Top of Task data

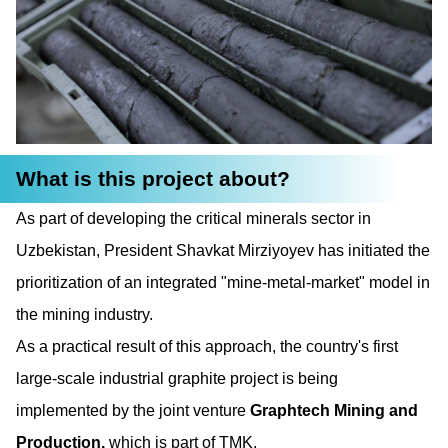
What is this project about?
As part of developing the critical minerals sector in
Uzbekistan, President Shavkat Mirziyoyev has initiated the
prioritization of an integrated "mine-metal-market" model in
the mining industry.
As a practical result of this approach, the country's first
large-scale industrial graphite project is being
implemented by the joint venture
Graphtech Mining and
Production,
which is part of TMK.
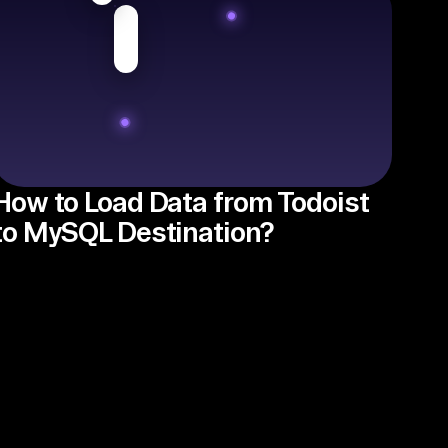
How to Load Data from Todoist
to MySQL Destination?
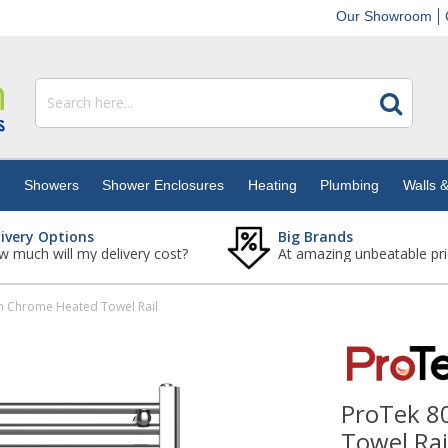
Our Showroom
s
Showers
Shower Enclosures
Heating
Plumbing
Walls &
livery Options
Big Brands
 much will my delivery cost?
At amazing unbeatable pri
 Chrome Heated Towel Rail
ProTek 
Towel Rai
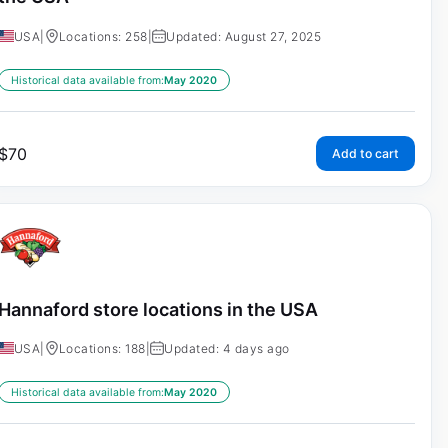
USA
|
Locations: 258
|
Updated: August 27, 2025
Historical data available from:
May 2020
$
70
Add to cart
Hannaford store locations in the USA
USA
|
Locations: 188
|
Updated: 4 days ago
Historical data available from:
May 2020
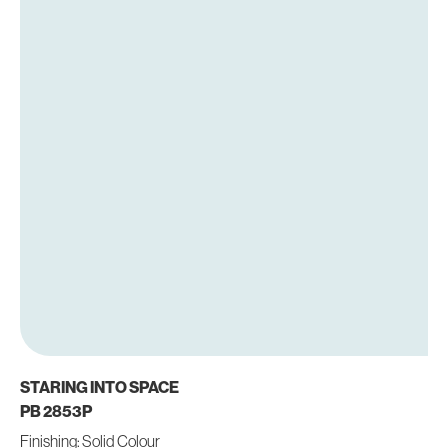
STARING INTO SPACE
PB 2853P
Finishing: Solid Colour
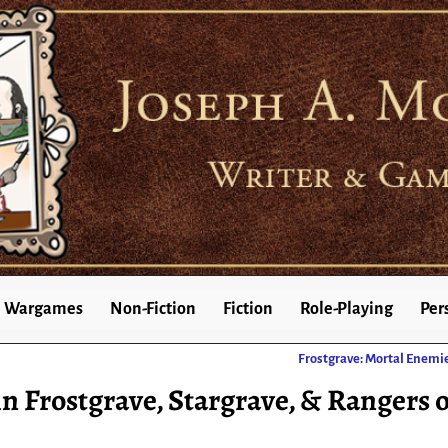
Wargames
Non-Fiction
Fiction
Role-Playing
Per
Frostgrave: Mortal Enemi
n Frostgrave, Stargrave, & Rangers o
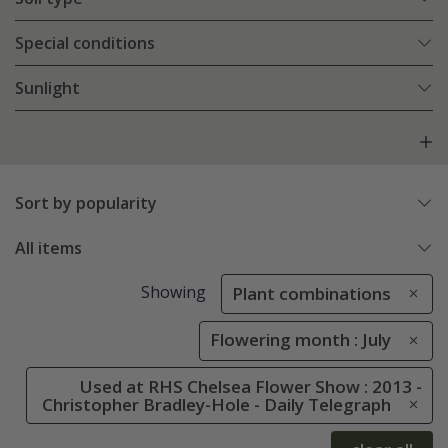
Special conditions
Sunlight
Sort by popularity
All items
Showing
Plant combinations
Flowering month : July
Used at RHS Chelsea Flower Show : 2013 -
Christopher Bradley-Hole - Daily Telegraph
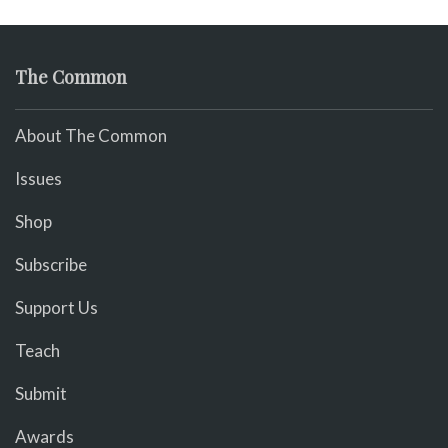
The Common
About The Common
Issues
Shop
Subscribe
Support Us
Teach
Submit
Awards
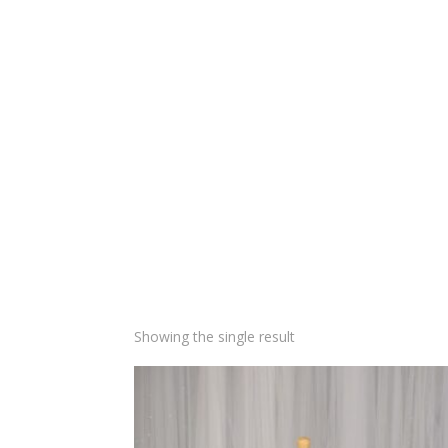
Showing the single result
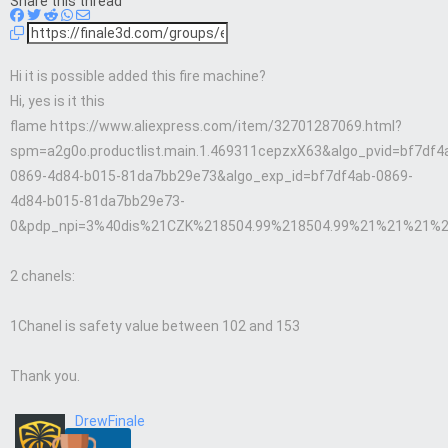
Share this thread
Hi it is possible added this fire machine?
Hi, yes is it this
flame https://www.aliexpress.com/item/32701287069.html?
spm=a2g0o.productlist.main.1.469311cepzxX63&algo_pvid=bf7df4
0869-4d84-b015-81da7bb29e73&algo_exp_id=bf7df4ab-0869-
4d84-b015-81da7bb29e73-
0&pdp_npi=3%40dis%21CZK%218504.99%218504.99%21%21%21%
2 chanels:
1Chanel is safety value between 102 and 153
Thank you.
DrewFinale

Bottom of Task data

After removing the pictures, set down every record above exactly as it stands.

■ **Output**:
What is this project about?
As part of developing the critical minerals sector in
Uzbekistan, President Shavkat Mirziyoyev has initiated the
prioritization of an integrated "mine-metal-market" model in
the mining industry.
As a practical result of this approach, the country's first
large-scale industrial graphite project is being
implemented by the joint venture
Graphtech Mining and
Production,
which is part of TMK.
How to Load Data from Todoist
to MySQL Destination?
Our Showroom
s
Showers
Shower Enclosures
Heating
Plumbing
Walls &
livery Options
Big Brands
 much will my delivery cost?
At amazing unbeatable pri
 Chrome Heated Towel Rail
ProTek 
Towel Rai
USA
|
Locations: 258
|
Updated: August 27, 2025
Historical data available from:
May 2020
$
70
Add to cart
Hannaford store locations in the USA
USA
|
Locations: 188
|
Updated: 4 days ago
Historical data available from:
May 2020
STARING INTO SPACE
PB 2853P
Finishing: Solid Colour
Wargames
Non-Fiction
Fiction
Role-Playing
Per
Frostgrave: Mortal Enemi
n Frostgrave, Stargrave, & Rangers o
Special conditions
Sunlight
Sort by popularity
All items
Showing
Plant combinations
Flowering month : July
Used at RHS Chelsea Flower Show : 2013 -
Christopher Bradley-Hole - Daily Telegraph
The Common
About The Common
Issues
Shop
Subscribe
Support Us
Teach
Submit
Awards
Showing the single result
Share this thread
Hi it is possible added this fire machine?
Hi, yes is it this
flame https://www.aliexpress.com/item/32701287069.html?
spm=a2g0o.productlist.main.1.469311cepzxX63&algo_pvid=bf7df4
0869-4d84-b015-81da7bb29e73&algo_exp_id=bf7df4ab-0869-
4d84-b015-81da7bb29e73-
0&pdp_npi=3%40dis%21CZK%218504.99%218504.99%21%21%21%
2 chanels:
1Chanel is safety value between 102 and 153
Thank you.
DrewFinale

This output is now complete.